<<<<
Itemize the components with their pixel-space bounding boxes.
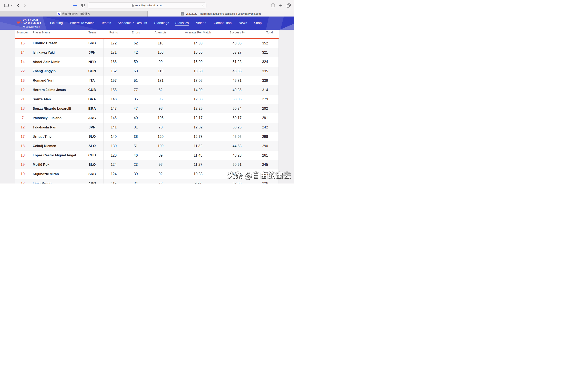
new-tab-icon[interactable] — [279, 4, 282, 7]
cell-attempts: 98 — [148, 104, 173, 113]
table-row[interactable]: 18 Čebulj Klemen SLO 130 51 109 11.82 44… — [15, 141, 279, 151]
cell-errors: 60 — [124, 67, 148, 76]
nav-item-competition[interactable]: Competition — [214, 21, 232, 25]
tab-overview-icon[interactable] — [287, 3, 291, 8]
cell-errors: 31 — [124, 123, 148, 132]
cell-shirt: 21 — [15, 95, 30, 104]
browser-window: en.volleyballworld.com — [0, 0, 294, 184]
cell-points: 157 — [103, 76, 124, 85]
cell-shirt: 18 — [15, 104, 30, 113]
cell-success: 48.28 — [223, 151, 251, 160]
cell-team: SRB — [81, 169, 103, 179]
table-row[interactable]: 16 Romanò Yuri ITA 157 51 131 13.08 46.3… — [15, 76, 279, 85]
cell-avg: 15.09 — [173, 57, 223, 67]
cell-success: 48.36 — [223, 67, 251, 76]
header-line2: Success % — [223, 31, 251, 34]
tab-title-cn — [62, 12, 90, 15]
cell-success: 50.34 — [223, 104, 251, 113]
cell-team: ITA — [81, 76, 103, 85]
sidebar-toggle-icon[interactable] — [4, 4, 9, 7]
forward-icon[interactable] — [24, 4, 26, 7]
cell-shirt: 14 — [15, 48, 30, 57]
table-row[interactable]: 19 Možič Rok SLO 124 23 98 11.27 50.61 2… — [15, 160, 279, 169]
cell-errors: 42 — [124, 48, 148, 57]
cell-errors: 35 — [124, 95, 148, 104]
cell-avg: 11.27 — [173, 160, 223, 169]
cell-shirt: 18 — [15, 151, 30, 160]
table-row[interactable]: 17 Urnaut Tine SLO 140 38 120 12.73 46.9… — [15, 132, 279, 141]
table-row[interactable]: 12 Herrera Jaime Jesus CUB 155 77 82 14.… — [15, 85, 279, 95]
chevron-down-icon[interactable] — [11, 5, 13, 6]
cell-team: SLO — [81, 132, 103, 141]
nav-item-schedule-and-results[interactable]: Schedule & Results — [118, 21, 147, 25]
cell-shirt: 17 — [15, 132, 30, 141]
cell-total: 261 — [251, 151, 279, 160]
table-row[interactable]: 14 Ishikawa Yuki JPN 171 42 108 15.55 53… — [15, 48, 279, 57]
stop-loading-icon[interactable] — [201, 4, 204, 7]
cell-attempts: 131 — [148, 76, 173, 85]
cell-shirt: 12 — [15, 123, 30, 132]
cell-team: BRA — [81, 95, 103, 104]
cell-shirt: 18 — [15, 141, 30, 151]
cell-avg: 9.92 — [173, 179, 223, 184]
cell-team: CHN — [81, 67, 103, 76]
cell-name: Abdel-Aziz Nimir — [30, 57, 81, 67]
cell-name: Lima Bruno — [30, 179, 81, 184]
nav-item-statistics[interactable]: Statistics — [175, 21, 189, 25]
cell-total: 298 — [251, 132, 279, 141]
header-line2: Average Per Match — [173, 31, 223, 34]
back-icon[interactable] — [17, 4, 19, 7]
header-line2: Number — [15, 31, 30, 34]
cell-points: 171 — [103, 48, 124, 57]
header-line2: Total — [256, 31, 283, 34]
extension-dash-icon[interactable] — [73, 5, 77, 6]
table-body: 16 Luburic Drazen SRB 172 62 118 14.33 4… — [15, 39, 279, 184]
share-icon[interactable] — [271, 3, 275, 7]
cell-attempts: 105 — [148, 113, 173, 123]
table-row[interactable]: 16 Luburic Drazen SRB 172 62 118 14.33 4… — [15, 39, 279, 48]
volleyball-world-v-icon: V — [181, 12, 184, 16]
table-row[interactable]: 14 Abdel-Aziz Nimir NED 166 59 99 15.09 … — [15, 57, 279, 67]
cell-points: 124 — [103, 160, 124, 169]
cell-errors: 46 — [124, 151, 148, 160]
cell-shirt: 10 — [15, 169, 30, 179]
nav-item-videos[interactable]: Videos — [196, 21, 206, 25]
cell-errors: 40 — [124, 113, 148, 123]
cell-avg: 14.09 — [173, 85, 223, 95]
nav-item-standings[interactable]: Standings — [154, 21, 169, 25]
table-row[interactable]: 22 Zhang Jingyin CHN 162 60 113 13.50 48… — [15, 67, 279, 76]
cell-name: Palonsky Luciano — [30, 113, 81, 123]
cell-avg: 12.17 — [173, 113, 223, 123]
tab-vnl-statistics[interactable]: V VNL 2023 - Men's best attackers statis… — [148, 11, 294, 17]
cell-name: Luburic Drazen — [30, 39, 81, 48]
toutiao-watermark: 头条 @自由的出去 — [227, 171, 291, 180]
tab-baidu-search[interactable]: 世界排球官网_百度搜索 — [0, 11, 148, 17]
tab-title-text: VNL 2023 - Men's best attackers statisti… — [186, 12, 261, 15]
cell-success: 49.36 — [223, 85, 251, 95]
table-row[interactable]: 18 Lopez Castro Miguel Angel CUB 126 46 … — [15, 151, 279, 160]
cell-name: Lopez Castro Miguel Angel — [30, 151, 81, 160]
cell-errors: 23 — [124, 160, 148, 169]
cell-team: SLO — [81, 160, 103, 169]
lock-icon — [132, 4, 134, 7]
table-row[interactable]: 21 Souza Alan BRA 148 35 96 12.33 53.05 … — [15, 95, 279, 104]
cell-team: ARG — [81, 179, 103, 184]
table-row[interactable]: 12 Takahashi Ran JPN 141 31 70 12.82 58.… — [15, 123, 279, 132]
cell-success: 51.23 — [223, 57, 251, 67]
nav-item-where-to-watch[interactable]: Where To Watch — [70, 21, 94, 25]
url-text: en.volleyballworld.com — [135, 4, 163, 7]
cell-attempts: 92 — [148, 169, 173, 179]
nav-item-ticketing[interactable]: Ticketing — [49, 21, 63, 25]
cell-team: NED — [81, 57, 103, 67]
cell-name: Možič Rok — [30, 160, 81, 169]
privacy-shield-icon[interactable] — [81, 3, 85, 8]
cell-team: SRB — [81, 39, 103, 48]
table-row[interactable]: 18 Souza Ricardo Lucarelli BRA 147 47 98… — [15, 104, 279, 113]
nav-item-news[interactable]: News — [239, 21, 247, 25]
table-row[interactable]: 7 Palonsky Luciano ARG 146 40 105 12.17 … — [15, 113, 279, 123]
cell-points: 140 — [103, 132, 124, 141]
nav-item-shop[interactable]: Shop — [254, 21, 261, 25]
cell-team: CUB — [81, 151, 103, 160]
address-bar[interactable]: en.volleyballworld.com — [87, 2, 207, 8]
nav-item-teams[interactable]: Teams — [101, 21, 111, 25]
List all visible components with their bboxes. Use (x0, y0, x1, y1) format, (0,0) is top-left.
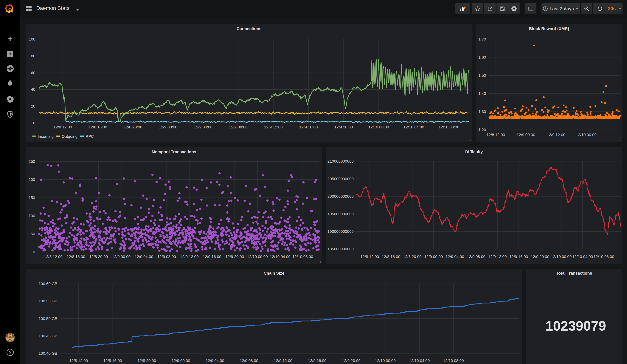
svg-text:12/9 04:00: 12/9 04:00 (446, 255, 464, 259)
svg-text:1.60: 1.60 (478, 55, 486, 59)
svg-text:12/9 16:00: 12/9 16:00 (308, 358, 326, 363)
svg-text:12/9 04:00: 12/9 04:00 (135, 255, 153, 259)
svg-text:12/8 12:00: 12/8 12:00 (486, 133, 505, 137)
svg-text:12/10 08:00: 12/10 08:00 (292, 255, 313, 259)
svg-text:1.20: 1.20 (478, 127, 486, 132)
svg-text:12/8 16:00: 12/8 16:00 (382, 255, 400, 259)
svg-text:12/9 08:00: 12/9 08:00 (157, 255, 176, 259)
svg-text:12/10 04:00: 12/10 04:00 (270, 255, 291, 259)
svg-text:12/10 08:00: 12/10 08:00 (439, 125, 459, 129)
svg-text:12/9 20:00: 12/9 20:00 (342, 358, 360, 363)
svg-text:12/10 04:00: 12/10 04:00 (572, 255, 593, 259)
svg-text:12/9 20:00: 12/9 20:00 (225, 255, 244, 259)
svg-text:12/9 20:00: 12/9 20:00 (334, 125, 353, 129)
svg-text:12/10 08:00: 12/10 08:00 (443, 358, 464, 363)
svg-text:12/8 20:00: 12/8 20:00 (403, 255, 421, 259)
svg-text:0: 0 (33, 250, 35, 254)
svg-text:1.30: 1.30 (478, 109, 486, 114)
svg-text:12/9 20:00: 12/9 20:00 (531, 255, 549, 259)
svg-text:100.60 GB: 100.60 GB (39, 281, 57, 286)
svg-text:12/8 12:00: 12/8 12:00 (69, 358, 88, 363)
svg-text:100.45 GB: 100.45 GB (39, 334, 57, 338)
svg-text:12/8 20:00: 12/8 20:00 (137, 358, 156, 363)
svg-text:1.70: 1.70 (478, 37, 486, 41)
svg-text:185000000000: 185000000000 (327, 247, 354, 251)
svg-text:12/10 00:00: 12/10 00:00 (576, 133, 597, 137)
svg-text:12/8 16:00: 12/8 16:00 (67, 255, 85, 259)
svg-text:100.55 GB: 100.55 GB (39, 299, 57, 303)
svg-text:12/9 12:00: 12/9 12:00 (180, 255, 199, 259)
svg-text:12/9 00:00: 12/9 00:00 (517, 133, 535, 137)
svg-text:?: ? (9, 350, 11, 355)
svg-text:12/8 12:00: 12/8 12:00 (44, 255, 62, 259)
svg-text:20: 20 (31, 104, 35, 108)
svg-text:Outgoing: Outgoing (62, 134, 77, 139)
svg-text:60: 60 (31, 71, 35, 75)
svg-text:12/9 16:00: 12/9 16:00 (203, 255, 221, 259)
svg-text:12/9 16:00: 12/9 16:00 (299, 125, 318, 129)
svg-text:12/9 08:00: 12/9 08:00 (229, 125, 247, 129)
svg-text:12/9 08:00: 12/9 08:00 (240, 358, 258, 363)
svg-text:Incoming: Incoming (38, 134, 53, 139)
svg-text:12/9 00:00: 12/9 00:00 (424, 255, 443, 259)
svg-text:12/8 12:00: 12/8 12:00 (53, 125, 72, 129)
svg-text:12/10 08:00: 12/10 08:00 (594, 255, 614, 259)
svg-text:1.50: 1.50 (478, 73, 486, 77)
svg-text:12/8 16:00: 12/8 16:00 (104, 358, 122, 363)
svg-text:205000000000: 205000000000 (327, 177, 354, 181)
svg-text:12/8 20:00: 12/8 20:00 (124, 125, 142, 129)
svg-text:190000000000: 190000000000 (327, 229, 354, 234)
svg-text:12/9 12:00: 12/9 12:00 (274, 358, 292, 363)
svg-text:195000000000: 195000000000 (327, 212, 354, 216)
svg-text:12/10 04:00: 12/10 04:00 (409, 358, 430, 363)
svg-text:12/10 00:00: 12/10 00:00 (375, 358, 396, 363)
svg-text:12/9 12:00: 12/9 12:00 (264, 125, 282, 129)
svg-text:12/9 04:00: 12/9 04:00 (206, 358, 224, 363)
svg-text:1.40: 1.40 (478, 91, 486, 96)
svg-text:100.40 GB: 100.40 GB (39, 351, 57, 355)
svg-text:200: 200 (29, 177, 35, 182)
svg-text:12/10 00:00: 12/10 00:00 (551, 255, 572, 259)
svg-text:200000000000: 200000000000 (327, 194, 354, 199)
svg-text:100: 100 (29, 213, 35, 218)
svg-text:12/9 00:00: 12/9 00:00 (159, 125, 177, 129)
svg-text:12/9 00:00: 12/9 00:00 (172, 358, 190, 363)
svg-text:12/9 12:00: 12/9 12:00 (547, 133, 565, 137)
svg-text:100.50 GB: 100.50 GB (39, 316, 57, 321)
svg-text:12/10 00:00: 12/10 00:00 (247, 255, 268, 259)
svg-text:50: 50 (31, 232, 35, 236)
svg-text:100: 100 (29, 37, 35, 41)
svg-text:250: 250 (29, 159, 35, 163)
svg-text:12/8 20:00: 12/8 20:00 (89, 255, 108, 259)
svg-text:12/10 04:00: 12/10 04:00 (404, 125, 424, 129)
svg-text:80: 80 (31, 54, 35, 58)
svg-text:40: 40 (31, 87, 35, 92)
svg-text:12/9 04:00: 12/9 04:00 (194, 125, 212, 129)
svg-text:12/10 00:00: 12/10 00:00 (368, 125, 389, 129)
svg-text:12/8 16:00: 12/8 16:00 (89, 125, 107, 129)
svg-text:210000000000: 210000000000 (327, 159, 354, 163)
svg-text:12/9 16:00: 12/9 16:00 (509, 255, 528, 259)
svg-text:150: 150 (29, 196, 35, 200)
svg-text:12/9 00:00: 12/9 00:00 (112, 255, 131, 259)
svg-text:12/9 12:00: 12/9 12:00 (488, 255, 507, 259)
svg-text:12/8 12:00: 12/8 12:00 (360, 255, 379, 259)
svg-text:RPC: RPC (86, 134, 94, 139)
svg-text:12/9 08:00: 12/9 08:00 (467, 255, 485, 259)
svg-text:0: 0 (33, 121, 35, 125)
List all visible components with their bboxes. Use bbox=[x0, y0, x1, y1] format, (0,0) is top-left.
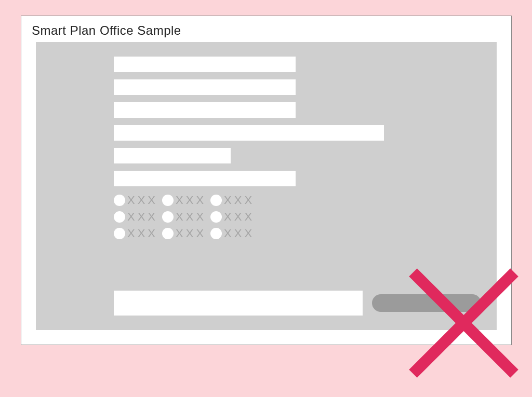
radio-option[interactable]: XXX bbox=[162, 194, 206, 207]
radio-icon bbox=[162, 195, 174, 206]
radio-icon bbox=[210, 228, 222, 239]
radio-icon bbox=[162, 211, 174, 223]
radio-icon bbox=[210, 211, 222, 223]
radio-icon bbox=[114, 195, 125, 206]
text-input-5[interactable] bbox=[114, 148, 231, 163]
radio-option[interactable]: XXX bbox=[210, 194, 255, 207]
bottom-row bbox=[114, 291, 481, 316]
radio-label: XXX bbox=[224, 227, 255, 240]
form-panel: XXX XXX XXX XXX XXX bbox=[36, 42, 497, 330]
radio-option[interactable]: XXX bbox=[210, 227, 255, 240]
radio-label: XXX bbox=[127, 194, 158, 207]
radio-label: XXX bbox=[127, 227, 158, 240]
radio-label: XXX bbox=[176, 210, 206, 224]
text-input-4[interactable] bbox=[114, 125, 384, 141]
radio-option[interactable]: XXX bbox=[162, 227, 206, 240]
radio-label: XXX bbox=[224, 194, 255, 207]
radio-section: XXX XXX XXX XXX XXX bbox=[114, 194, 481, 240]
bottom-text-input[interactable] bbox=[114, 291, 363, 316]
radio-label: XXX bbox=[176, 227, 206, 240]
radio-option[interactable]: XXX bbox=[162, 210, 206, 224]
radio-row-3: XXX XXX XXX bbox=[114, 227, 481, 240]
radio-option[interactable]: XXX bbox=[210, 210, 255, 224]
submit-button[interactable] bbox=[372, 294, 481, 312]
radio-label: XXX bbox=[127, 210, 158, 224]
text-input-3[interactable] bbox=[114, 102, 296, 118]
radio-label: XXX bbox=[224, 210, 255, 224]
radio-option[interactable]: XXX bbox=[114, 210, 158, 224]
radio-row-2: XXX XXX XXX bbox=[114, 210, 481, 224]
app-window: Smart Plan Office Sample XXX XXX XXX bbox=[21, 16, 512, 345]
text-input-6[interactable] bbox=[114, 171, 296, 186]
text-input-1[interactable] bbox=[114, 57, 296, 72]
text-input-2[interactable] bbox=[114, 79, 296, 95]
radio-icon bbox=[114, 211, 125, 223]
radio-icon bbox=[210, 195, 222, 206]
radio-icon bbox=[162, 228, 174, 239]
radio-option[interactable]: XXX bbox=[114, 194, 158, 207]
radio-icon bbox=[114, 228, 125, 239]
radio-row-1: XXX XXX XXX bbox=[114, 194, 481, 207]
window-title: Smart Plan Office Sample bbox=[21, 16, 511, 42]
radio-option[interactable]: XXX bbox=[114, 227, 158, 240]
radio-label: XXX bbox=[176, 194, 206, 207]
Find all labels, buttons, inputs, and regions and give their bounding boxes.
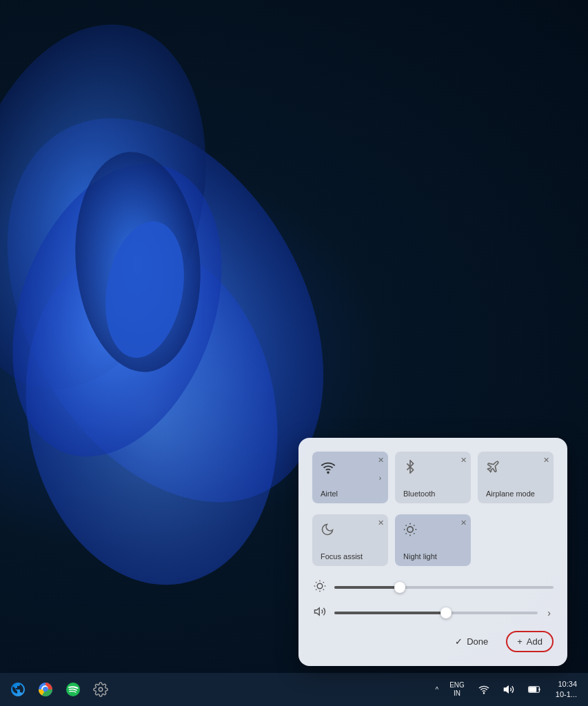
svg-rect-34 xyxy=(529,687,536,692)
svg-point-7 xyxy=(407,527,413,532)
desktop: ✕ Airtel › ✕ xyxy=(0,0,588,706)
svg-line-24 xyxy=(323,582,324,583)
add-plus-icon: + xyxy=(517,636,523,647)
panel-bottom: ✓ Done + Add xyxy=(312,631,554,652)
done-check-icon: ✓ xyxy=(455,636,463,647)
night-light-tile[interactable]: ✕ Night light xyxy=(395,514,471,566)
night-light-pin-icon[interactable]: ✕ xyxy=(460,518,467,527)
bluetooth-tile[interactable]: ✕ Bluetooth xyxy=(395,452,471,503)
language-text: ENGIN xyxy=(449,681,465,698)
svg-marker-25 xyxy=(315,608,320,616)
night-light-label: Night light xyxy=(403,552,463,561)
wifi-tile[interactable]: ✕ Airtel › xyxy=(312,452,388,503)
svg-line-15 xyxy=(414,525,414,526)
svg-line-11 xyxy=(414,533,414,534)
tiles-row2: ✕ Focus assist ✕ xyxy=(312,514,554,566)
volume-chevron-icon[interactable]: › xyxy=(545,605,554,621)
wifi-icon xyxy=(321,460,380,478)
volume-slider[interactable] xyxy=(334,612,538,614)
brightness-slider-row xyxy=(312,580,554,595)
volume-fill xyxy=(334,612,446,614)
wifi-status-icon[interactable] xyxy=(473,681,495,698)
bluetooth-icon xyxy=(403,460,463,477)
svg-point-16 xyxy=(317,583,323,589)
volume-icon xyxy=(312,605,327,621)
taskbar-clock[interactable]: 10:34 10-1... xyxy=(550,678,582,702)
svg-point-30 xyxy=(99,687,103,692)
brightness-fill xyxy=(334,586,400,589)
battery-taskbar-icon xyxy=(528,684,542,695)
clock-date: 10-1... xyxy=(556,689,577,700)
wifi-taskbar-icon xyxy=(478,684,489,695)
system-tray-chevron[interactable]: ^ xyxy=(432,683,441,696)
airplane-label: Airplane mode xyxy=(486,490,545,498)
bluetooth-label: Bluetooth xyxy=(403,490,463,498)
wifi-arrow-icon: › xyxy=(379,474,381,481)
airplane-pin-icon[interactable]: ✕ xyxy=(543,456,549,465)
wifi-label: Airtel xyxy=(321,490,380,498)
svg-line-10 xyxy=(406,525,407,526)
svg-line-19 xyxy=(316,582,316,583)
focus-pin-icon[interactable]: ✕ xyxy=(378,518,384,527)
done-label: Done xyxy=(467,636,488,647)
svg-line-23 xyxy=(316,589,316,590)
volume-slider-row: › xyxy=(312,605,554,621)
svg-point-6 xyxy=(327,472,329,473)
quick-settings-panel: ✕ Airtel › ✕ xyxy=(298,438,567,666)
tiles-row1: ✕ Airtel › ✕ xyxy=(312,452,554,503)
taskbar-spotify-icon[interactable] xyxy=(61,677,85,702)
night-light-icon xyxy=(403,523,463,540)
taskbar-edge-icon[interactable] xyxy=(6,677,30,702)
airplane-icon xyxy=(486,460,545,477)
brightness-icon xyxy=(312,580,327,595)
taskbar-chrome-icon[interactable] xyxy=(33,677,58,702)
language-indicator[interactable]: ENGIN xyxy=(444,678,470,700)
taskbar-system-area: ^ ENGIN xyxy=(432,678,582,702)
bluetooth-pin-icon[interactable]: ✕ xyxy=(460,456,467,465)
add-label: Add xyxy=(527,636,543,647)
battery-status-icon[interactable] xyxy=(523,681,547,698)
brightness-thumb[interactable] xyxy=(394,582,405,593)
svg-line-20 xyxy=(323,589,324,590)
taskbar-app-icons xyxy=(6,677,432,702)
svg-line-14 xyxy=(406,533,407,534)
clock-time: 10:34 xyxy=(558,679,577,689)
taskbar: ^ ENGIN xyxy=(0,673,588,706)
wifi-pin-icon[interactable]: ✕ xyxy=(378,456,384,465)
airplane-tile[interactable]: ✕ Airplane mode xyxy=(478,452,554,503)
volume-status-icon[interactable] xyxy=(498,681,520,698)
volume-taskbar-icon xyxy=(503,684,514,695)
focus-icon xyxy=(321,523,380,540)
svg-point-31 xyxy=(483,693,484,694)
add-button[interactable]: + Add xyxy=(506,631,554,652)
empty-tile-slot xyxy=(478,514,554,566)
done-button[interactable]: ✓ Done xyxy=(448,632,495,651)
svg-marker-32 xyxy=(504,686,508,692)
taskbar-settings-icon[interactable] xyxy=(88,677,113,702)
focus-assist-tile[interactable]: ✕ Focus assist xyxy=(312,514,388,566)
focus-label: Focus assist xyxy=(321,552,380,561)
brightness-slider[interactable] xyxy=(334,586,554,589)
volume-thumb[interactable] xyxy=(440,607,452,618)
>>>>
→ Exercise description: Report how many lines in the data include the word "format", and give nothing but the count.

→ Written answer: 2